GEARS wants your big data challenges
Now that they have the system in place, the GEARS team is eager to take on diverse big data challenges beyond the realm of computer science.
“Essentially, anything that requires big data could potentially benefit from GEARS,” Zhao says.
So far, GEARS has helped with several interdisciplinary projects in collaboration with researchers at ASU, other universities and companies across the country, and even around the globe. These include projects related to neuroscience, sustainability, medicine, aerospace, botany and geography.

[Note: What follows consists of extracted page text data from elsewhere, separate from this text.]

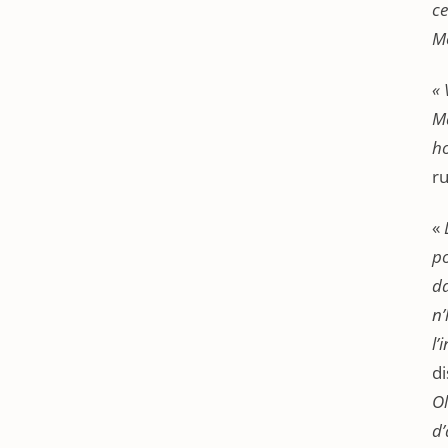
ce
M
« 
Ma
ho
ru
«
po
da
n’
l’
di
Ol
d’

Assistant Professor Fengbo Ren, a co-principal investigator of the GEARS project is helping researchers from ASU’s School of Geographical Sciences and Urban Planning, for example, to develop a deep learning system with GEARS using an unstructured big data source of remote sensor data and photographs to automatically classify terrain features. Outside of the university, researchers from the Phoenix Children’s Hospital are working with another GEARS co-PI, Professor K. Selçuk Candan, to develop deep phenotyping for physiologic biomarkers of post-traumatic epilepsy in children.
Zhao says the team is happy to support anyone at ASU by hosting their big data applications on the GEARS hardware in the ASU Research Computing high-performance computing data center. For collaborators outside ASU, the team is happy to share the GEARS technology and open source software.

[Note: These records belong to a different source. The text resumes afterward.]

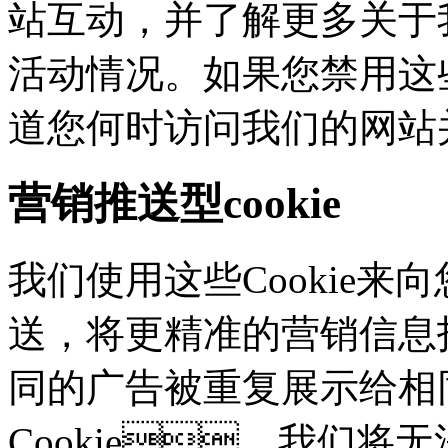
站互动，并了解更多
活动情况。如果您禁用这些
道您何时访问我们的网站
营销推送型cookie
我们使用这些Cookie来向
送，将更精准的营销信息
同的广告被重复展示给相
Cookie，我们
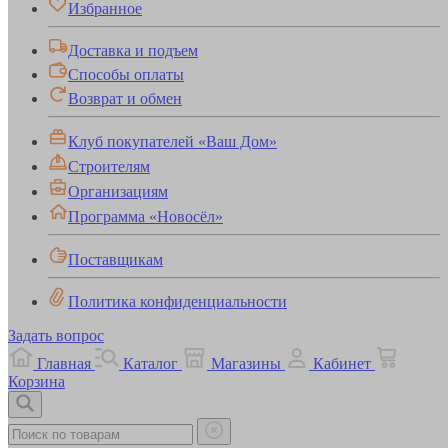
Избранное
Доставка и подъем
Способы оплаты
Возврат и обмен
Клуб покупателей «Ваш Дом»
Строителям
Организациям
Программа «Новосёл»
Поставщикам
Политика конфиденциальности
Задать вопрос
Главная
Каталог
Магазины
Кабинет
Корзина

Zhao’s team will transfer this new technology beyond ASU, benefit a wider community of data scientists and engage with industry partners through ASU’s Center for Assured and SCAlable Data Engineering, an Industry-University Cooperative Research Center.
“People can learn from our technologies and our lessons and experiences we got from building GEARS to make their own version of GEARS,” Zhao says.
Meet the GEARS research team
Associate Professor Ming Zhao’s research team is building a system of hardware, software and applications research projects to develop a higher-performing and more energy-efficient big data analysis platform: GEARS. Each level builds upon the work of the previous level of research, beginning with the underlying hardware infrastructure built through the overall project’s National Science Foundation grant funding.
Hardware (data-intensive systems)
From the basic hardware infrastructure, Zhao and Assistant Professor Fengbo Ren are creating processing and storage systems that work together to deliver the performance big data challenges demand while still remaining energy efficient by using the strengths of each type of hardware at their disposal.
Software (data management and visualization)
To optimize the use of the hardware systems Ren and Zhao are developing, Professor K. Selçuk Candan and Associate Professor Ross Maciejewski are developing software and algorithms to manage data and for data scientists to visualize GEARS’ output.
Applications (data sciences)
Professor Huan Liu, Associate Professor Jingrui He, Associate Professor Hanghang Tong, Associate Professor Hasan Davulcu and Professor Baoxin Li are using the GEARS framework to solve big data challenges in understanding social media, networks of people and web-scale images and videos.